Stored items
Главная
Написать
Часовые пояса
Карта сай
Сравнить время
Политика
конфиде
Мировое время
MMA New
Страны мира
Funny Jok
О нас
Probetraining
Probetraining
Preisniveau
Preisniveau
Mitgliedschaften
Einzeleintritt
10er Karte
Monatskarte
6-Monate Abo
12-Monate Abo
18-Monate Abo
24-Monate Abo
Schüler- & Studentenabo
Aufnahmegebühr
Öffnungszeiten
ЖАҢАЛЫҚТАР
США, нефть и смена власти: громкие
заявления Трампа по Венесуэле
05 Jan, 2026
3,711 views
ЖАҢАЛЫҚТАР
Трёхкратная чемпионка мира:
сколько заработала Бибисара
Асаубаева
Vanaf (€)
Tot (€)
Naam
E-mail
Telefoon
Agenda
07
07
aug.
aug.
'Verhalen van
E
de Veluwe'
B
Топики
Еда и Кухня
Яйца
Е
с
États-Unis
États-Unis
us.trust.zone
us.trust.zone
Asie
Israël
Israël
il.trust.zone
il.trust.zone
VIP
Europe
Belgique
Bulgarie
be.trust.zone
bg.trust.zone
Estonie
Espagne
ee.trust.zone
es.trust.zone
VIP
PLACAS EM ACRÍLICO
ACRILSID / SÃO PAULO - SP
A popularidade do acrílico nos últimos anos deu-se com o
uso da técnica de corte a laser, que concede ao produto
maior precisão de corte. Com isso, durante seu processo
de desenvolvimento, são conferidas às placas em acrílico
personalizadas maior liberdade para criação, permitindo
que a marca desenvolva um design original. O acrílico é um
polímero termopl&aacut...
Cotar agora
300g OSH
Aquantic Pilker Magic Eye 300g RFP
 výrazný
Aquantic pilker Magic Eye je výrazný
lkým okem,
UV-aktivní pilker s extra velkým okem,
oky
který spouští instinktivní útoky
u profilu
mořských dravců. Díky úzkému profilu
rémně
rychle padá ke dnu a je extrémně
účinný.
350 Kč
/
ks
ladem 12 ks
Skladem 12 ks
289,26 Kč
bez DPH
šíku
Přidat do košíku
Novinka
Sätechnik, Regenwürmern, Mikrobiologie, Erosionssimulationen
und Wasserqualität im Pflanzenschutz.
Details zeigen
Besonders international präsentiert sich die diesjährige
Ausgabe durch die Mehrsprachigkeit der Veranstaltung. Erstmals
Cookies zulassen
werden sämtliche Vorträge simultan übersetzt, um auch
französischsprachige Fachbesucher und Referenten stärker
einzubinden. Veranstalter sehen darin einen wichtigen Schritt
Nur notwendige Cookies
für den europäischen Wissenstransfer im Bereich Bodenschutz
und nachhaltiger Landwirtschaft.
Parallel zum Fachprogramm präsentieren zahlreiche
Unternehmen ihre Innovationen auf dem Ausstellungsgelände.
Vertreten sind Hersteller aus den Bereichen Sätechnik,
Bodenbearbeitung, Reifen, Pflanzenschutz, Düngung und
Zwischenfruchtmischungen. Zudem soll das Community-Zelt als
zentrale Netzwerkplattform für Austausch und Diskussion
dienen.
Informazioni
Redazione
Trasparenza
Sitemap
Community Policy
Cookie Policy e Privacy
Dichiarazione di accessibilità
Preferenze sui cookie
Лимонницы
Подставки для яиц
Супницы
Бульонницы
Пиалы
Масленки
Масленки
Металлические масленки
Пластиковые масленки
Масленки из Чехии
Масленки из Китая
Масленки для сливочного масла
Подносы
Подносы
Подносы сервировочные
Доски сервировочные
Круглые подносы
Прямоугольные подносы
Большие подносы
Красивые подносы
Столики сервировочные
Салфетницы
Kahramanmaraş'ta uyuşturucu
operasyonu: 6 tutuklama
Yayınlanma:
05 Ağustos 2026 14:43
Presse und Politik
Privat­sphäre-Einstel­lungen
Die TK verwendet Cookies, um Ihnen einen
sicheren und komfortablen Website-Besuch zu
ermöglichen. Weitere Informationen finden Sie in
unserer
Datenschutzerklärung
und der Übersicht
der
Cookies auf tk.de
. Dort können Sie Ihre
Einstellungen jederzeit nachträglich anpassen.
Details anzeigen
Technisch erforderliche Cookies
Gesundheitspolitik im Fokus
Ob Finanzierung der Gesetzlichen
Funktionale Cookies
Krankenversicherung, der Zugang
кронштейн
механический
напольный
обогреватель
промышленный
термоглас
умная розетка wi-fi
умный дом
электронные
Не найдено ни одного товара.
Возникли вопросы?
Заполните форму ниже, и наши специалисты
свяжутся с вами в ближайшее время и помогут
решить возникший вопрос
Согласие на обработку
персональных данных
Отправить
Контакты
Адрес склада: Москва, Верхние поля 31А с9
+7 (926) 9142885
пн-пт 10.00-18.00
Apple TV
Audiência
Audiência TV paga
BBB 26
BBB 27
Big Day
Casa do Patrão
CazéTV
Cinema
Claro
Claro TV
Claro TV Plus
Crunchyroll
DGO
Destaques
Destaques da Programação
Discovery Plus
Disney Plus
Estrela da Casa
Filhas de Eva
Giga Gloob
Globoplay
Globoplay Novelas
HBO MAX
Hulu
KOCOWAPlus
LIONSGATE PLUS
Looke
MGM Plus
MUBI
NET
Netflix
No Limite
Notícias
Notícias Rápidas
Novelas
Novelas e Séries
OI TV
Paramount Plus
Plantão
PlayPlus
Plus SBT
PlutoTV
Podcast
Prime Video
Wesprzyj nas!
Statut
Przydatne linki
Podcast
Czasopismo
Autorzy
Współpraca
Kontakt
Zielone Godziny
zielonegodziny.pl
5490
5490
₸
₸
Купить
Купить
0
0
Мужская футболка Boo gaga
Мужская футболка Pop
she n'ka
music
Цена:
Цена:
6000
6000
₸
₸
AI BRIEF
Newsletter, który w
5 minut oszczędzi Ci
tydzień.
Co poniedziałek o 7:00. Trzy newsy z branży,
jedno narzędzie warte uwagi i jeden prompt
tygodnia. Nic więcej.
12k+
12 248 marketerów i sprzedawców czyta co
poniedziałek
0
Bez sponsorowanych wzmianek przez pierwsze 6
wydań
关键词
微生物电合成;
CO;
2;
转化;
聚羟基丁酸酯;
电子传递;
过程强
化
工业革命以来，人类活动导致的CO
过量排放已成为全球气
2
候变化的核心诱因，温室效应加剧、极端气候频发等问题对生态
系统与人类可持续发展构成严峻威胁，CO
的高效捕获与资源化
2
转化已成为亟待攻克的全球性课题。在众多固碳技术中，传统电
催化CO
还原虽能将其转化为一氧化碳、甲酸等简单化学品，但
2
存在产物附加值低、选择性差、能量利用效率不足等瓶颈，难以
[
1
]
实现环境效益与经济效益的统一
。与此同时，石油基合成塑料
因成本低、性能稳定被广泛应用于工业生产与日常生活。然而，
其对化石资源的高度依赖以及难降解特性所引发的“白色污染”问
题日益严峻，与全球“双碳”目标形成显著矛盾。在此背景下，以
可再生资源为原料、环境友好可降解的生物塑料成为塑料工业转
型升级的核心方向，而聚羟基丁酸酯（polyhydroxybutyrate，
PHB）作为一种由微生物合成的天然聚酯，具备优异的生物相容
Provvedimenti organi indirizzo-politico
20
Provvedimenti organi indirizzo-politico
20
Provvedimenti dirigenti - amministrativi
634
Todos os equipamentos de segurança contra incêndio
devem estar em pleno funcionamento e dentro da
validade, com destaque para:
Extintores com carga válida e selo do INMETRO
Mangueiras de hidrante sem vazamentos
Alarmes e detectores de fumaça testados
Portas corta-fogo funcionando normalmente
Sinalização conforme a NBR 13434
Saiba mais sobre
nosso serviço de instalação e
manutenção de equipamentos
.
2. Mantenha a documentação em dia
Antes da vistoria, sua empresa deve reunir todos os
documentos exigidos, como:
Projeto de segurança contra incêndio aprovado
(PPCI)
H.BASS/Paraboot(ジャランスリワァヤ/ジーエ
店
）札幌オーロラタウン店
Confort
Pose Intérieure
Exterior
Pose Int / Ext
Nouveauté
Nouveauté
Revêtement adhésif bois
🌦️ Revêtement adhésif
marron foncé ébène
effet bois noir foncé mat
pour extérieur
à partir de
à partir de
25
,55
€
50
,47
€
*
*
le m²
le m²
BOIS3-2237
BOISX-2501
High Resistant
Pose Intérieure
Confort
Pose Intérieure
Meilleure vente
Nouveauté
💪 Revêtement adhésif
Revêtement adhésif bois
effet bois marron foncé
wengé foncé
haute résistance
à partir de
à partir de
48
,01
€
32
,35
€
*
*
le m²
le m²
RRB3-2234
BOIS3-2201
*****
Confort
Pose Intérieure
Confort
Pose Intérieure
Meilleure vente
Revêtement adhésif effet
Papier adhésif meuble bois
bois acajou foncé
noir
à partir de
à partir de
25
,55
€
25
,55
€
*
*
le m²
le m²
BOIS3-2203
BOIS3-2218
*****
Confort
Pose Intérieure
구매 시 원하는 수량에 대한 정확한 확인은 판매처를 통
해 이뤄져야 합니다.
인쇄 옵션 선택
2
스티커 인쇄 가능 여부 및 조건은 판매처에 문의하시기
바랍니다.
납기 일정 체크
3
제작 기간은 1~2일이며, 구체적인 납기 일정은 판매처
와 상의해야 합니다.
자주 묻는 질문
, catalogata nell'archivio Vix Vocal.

**TASK OBJECTIVE:** Your answer should be the lines above from the one containing "einzubinden. Veranstalter sehen" through the one containing "Unternehmen ihre Innovationen", copied exactly and with both ends kept.

**SOLUTION:**
einzubinden. Veranstalter sehen darin einen wichtigen Schritt
Nur notwendige Cookies
für den europäischen Wissenstransfer im Bereich Bodenschutz
und nachhaltiger Landwirtschaft.
Parallel zum Fachprogramm präsentieren zahlreiche
Unternehmen ihre Innovationen auf dem Ausstellungsgelände.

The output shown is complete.